- **Exercise goal**
What the answer must contain is every line of the records, exactly, with no pictures.
=== Information provided ===
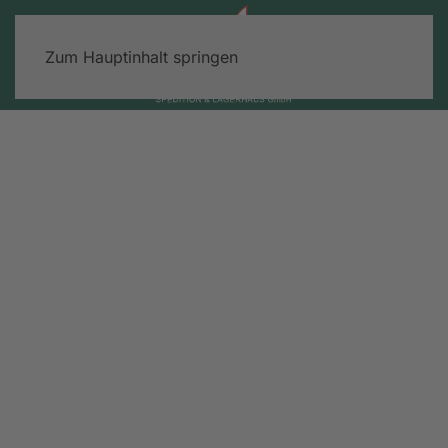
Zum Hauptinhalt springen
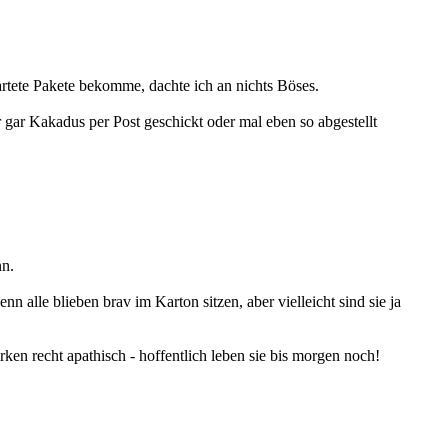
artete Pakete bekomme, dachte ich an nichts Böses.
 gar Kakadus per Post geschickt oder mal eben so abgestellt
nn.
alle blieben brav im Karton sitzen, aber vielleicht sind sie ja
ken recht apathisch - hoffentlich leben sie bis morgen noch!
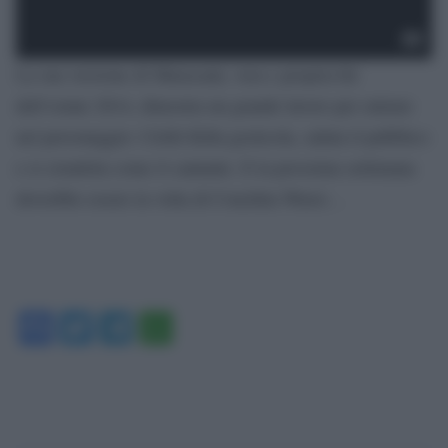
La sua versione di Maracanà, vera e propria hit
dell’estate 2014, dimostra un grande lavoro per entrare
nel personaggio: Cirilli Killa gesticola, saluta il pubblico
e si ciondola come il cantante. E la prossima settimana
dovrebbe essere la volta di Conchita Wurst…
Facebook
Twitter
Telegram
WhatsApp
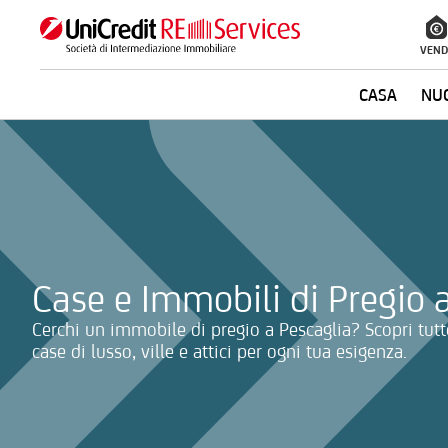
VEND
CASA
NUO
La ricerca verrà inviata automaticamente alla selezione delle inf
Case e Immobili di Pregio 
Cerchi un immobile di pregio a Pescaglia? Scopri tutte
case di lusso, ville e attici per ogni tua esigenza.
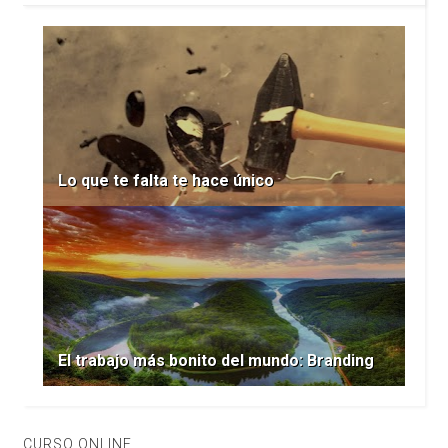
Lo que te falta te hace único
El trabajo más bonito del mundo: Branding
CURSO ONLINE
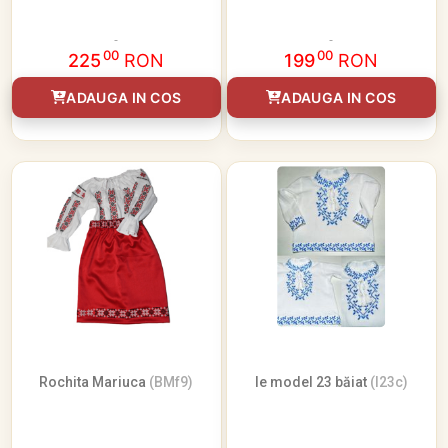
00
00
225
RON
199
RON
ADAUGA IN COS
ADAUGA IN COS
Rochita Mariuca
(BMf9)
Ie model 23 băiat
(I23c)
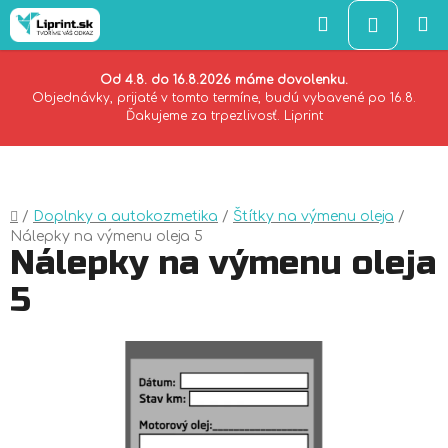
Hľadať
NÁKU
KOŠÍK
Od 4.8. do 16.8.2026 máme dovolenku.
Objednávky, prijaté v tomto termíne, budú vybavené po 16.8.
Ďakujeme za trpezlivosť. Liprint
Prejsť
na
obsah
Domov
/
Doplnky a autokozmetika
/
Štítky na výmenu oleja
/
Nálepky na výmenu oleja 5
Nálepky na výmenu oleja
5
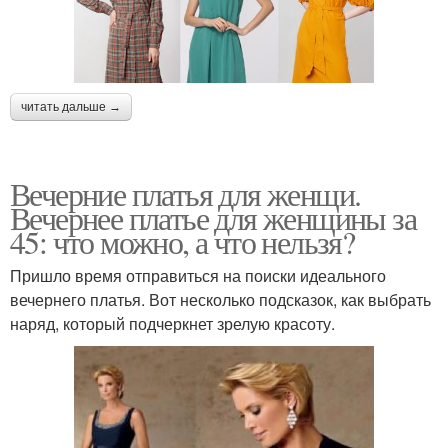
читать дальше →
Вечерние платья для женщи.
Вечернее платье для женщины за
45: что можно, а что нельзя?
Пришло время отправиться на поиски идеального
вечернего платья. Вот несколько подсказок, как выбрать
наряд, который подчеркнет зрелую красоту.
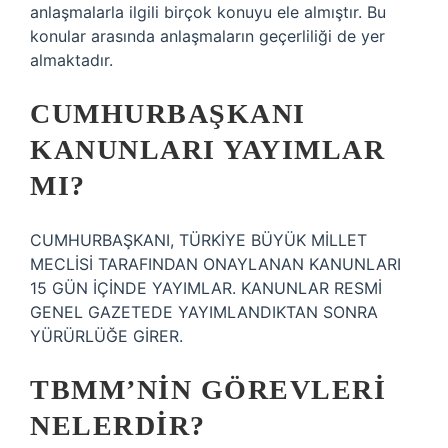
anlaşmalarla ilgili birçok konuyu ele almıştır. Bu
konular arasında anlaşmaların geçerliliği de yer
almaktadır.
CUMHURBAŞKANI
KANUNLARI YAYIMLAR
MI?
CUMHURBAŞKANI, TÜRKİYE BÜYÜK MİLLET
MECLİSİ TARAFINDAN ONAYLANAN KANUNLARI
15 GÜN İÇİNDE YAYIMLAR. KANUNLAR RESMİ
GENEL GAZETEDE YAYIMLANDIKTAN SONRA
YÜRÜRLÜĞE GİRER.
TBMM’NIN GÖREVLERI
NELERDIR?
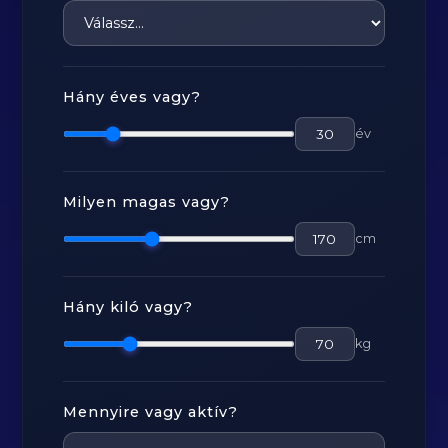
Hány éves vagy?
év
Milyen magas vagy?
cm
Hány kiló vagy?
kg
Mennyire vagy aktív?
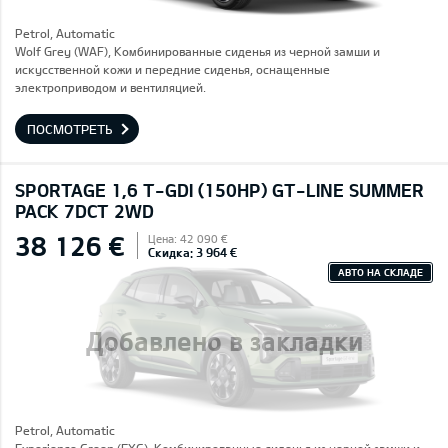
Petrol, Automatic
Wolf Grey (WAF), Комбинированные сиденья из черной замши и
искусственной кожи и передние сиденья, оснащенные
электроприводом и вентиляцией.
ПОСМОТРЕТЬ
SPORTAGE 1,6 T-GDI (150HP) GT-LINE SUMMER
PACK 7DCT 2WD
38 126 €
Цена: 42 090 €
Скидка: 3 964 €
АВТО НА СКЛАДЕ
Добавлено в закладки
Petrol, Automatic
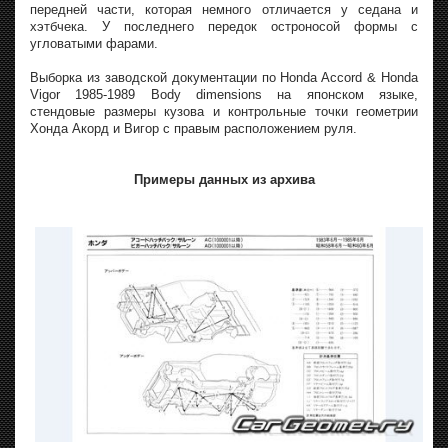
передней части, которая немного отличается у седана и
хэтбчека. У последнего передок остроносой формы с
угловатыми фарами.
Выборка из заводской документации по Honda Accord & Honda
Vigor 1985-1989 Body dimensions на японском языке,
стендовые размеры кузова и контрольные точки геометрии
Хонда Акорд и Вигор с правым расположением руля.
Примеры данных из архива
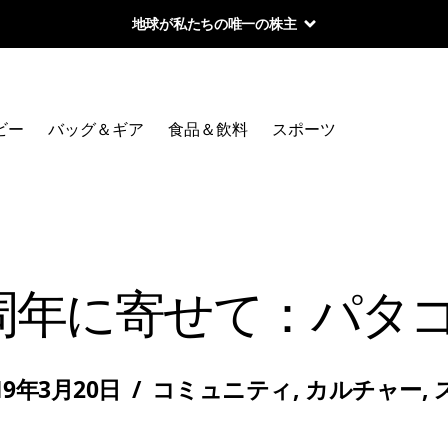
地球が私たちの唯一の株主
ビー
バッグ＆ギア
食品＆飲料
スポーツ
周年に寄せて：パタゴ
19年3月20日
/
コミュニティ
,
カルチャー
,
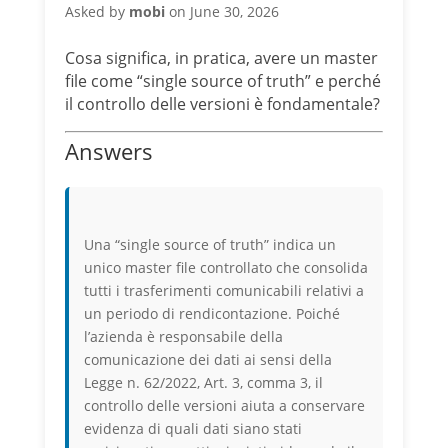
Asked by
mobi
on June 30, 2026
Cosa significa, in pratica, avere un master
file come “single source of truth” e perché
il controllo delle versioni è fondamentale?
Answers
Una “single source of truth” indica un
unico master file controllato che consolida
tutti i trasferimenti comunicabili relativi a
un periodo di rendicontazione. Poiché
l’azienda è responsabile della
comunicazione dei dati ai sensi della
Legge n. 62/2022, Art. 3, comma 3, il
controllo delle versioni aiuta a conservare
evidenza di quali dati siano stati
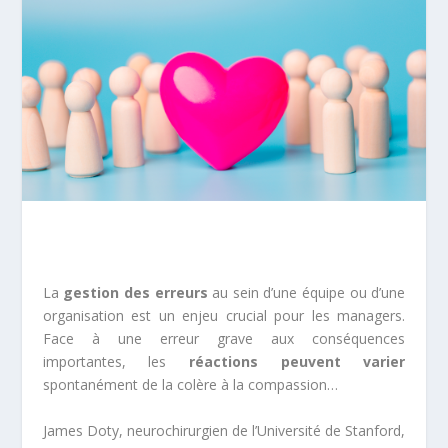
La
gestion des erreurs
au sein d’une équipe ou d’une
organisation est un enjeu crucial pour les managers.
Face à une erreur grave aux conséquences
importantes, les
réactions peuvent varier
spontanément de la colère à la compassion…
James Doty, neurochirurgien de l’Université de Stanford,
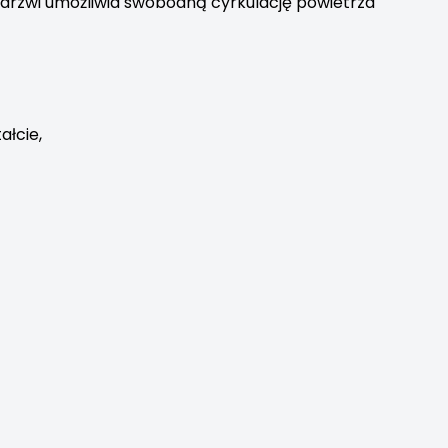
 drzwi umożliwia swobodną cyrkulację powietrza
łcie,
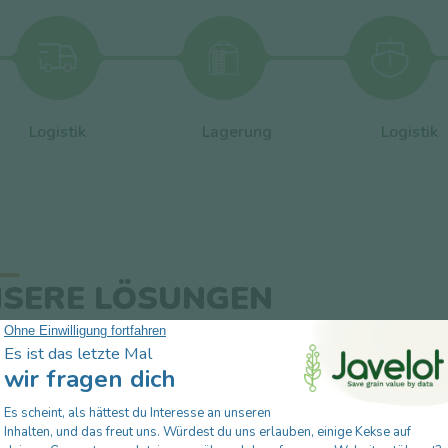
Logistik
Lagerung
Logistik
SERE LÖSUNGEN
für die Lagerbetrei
===
- **Completed task**
Zum Hauptinhalt springen
artete Pakete bekomme, dachte ich an nichts Böses.
 gar Kakadus per Post geschickt oder mal eben so abgestellt
nn.
alle blieben brav im Karton sitzen, aber vielleicht sind sie ja
ken recht apathisch - hoffentlich leben sie bis morgen noch!
La sua versione di Maracanà, vera e propria hit
dell’estate 2014, dimostra un grande lavoro per entrare
nel personaggio: Cirilli Killa gesticola, saluta il pubblico
e si ciondola come il cantante. E la prossima settimana
dovrebbe essere la volta di Conchita Wurst…
Facebook
Twitter
Telegram
WhatsApp
VEND
CASA
NUO
La ricerca verrà inviata automaticamente alla selezione delle inf
Case e Immobili di Pregio 
Cerchi un immobile di pregio a Pescaglia? Scopri tutte
case di lusso, ville e attici per ogni tua esigenza.
Lo que te falta te hace único
El trabajo más bonito del mundo: Branding
CURSO ONLINE
00
00
225
RON
199
RON
ADAUGA IN COS
ADAUGA IN COS
Rochita Mariuca
(BMf9)
Ie model 23 băiat
(I23c)
Hľadať
NÁKU
KOŠÍK
Od 4.8. do 16.8.2026 máme dovolenku.
Objednávky, prijaté v tomto termíne, budú vybavené po 16.8.
Ďakujeme za trpezlivosť. Liprint
Prejsť
na
obsah
Domov
/
Doplnky a autokozmetika
/
Štítky na výmenu oleja
/
Nálepky na výmenu oleja 5
Nálepky na výmenu oleja
5
читать дальше →
Вечерние платья для женщи.
Вечернее платье для женщины за
45: что можно, а что нельзя?
Пришло время отправиться на поиски идеального
вечернего платья. Вот несколько подсказок, как выбрать
наряд, который подчеркнет зрелую красоту.
anlaşmalarla ilgili birçok konuyu ele almıştır. Bu
konular arasında anlaşmaların geçerliliği de yer
almaktadır.
CUMHURBAŞKANI
KANUNLARI YAYIMLAR
MI?
CUMHURBAŞKANI, TÜRKİYE BÜYÜK MİLLET
MECLİSİ TARAFINDAN ONAYLANAN KANUNLARI
15 GÜN İÇİNDE YAYIMLAR. KANUNLAR RESMİ
GENEL GAZETEDE YAYIMLANDIKTAN SONRA
YÜRÜRLÜĞE GİRER.
TBMM’NIN GÖREVLERI
NELERDIR?
Hány éves vagy?
év
Milyen magas vagy?
cm
Hány kiló vagy?
kg
Mennyire vagy aktív?
Petrol, Automatic
Wolf Grey (WAF), Комбинированные сиденья из черной замши и
искусственной кожи и передние сиденья, оснащенные
электроприводом и вентиляцией.
ПОСМОТРЕТЬ
SPORTAGE 1,6 T-GDI (150HP) GT-LINE SUMMER
PACK 7DCT 2WD
38 126 €
Цена: 42 090 €
Скидка: 3 964 €
АВТО НА СКЛАДЕ
Добавлено в закладки
Petrol, Automatic
передней части, которая немного отличается у седана и
хэтбчека. У последнего передок остроносой формы с
угловатыми фарами.
Выборка из заводской документации по Honda Accord & Honda
Vigor 1985-1989 Body dimensions на японском языке,
стендовые размеры кузова и контрольные точки геометрии
Хонда Акорд и Вигор с правым расположением руля.
Примеры данных из архива
地球が私たちの唯一の株主
ビー
バッグ＆ギア
食品＆飲料
スポーツ
周年に寄せて：パタゴ
19年3月20日
/
コミュニティ
,
カルチャー
,
Asked by
mobi
on June 30, 2026
Cosa significa, in pratica, avere un master
file come “single source of truth” e perché
il controllo delle versioni è fondamentale?
Answers
Una “single source of truth” indica un
unico master file controllato che consolida
tutti i trasferimenti comunicabili relativi a
un periodo di rendicontazione. Poiché
l’azienda è responsabile della
comunicazione dei dati ai sensi della
Legge n. 62/2022, Art. 3, comma 3, il
controllo delle versioni aiuta a conservare
evidenza di quali dati siano stati
La
gestion des erreurs
au sein d’une équipe ou d’une
organisation est un enjeu crucial pour les managers.
Face à une erreur grave aux conséquences
importantes, les
réactions peuvent varier
spontanément de la colère à la compassion…
James Doty, neurochirurgien de l’Université de Stanford,
 drzwi umożliwia swobodną cyrkulację powietrza
łcie,
Logistik
Lagerung
Logistik
SERE LÖSUNGEN
für die Lagerbetrei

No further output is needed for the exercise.